=== Problem to work on ===
Read the lines below. Copy out any that hold the string "pode".

Material provided START

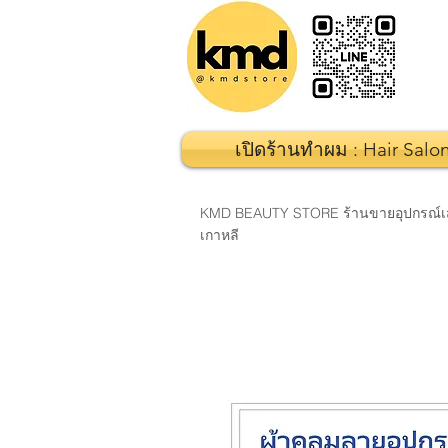
เปิดร้านทำผม : Hair Salo
KMD BEAUTY STORE ร้านขายอุปกรณ์เสริมส
เกาหลี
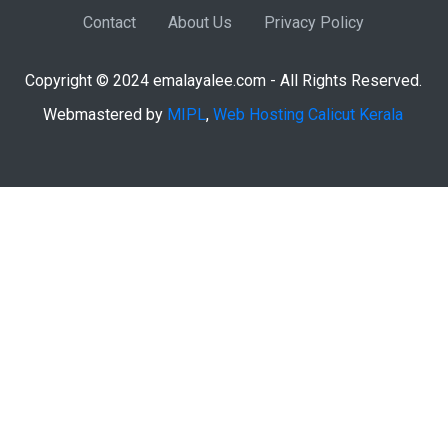
Contact
About Us
Privacy Policy
Copyright © 2024 emalayalee.com - All Rights Reserved.
Webmastered by
MIPL
,
Web Hosting Calicut Kerala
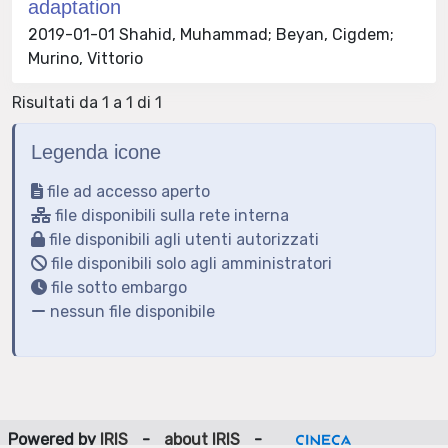
adaptation
2019-01-01 Shahid, Muhammad; Beyan, Cigdem;
Murino, Vittorio
Risultati da 1 a 1 di 1
Legenda icone
file ad accesso aperto
file disponibili sulla rete interna
file disponibili agli utenti autorizzati
file disponibili solo agli amministratori
file sotto embargo
nessun file disponibile
Powered by
IRIS
-
about IRIS
-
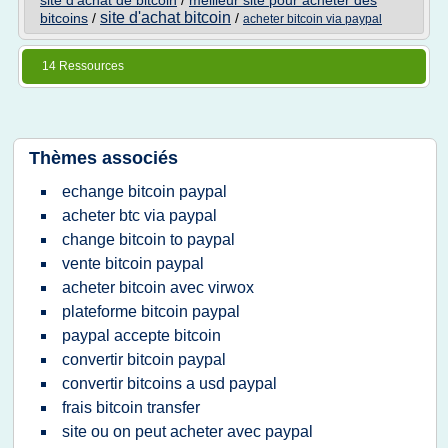
site d'achat de bitcoin
/
meilleur site pour acheter des
site d'achat bitcoin
bitcoins
/
/
acheter bitcoin via paypal
14 Ressources
Thèmes associés
echange bitcoin paypal
acheter btc via paypal
change bitcoin to paypal
vente bitcoin paypal
acheter bitcoin avec virwox
plateforme bitcoin paypal
paypal accepte bitcoin
convertir bitcoin paypal
convertir bitcoins a usd paypal
frais bitcoin transfer
site ou on peut acheter avec paypal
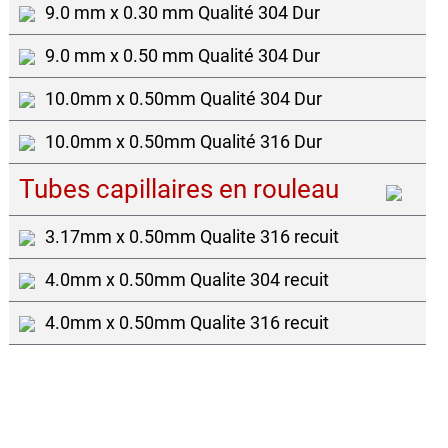
9.0 mm x 0.30 mm Qualité 304 Dur
9.0 mm x 0.50 mm Qualité 304 Dur
10.0mm x 0.50mm Qualité 304 Dur
10.0mm x 0.50mm Qualité 316 Dur
Tubes capillaires en rouleau
3.17mm x 0.50mm Qualite 316 recuit
4.0mm x 0.50mm Qualite 304 recuit
4.0mm x 0.50mm Qualite 316 recuit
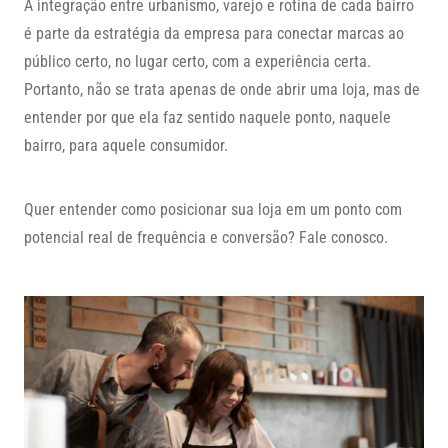
A integração entre urbanismo, varejo e rotina de cada bairro
é parte da estratégia da empresa para conectar marcas ao
público certo, no lugar certo, com a experiência certa.
Portanto, não se trata apenas de onde abrir uma loja, mas de
entender por que ela faz sentido naquele ponto, naquele
bairro, para aquele consumidor.
Quer entender como posicionar sua loja em um ponto com
potencial real de frequência e conversão? Fale conosco.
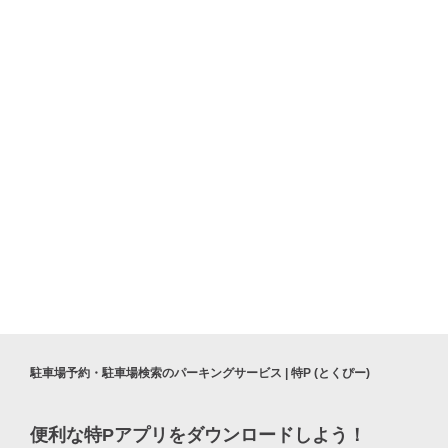
銀座一丁目駅
御殿下記念館
鼎泰豐 東京駅八重洲口店
駐車場予約・駐車場検索のパーキングサービス | 特P (とくぴー)
便利な特Pアプリを
ダウンロードしよう！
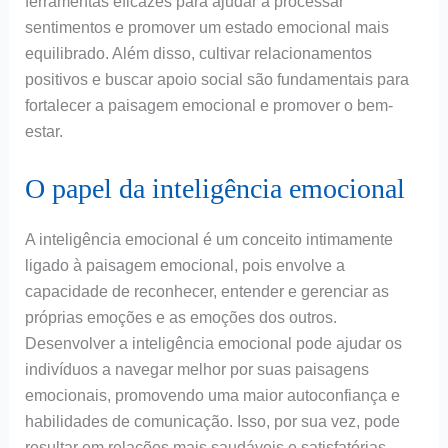
ferramentas eficazes para ajudar a processar
sentimentos e promover um estado emocional mais
equilibrado. Além disso, cultivar relacionamentos
positivos e buscar apoio social são fundamentais para
fortalecer a paisagem emocional e promover o bem-
estar.
O papel da inteligência emocional
A inteligência emocional é um conceito intimamente
ligado à paisagem emocional, pois envolve a
capacidade de reconhecer, entender e gerenciar as
próprias emoções e as emoções dos outros.
Desenvolver a inteligência emocional pode ajudar os
indivíduos a navegar melhor por suas paisagens
emocionais, promovendo uma maior autoconfiança e
habilidades de comunicação. Isso, por sua vez, pode
resultar em relações mais saudáveis e satisfatórias.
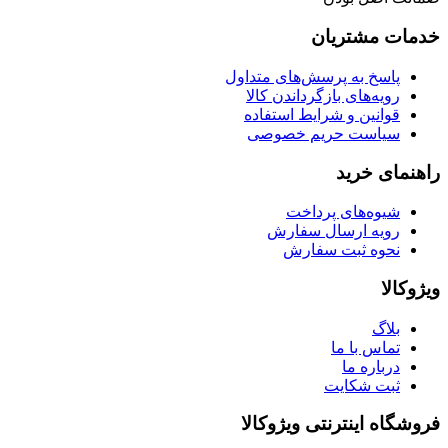
خدمات مشتریان
پاسخ به پرسش‌های متداول
رویه‌های بازگرداندن کالا
قوانین و شرایط استفاده
سیاست حریم خصوصی
راهنمای خرید
شیوه‌های پرداخت
رویه ارسال سفارش
نحوه ثبت سفارش
ویژوکالا
بلاگ
تماس با ما
درباره ما
ثبت شکایت
فروشگاه اینترنتی ویژوکالا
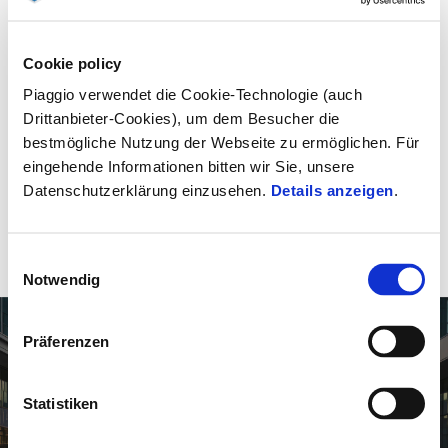
JETZT PROBE
HÄNDLERSUCHE
Cookie policy
FAHREN
Piaggio verwendet die Cookie-Technologie (auch
Drittanbieter-Cookies), um dem Besucher die
bestmögliche Nutzung der Webseite zu ermöglichen. Für
eingehende Informationen bitten wir Sie, unsere
Datenschutzerklärung einzusehen.
Details anzeigen
.
JETZT
TERMIN
Einwilligungsauswahl
KONFIGURIEREN
VEREINBAREN
Notwendig
Präferenzen
Statistiken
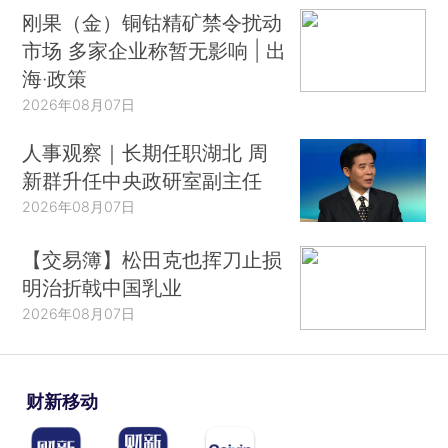
刚果（金）铜钴精矿禁令扰动
市场 多家企业称暂无影响 | 出
海·政策
2026年08月07日
人事观察｜长期任职湖北 周
新群升任中央政研室副主任
2026年08月07日
【交易簿】松田克也挥刀止损
明治折戟中国乳业
2026年08月07日
财新移动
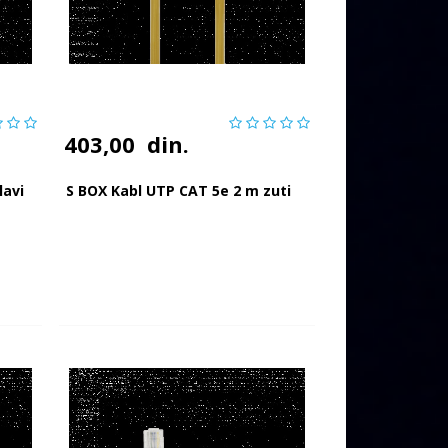
403,00
din.
lavi
S BOX Kabl UTP CAT 5e 2 m zuti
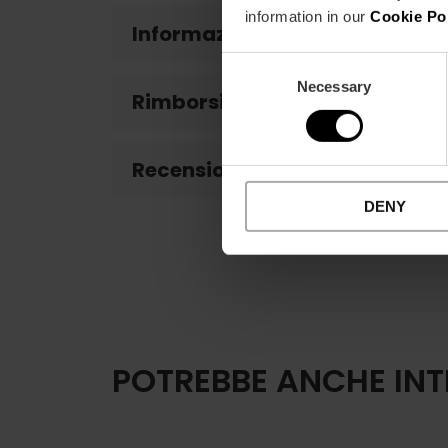
information in our
Cookie Po
Informazioni di interesse
Consent
Necessary
Selection
Rimborsi
Recensioni clienti
DENY
POTREBBE ANCHE INT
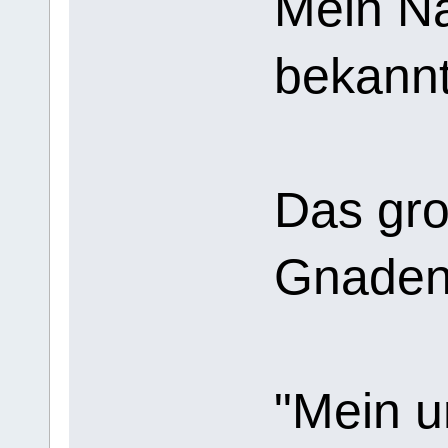
Mein Na
bekannt 
Das gr
Gnaden
"Mein u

Material provided END

=== Answer space ===
Desenvolver a inteligência emocional pode ajudar os
habilidades de comunicação. Isso, por sua vez, pode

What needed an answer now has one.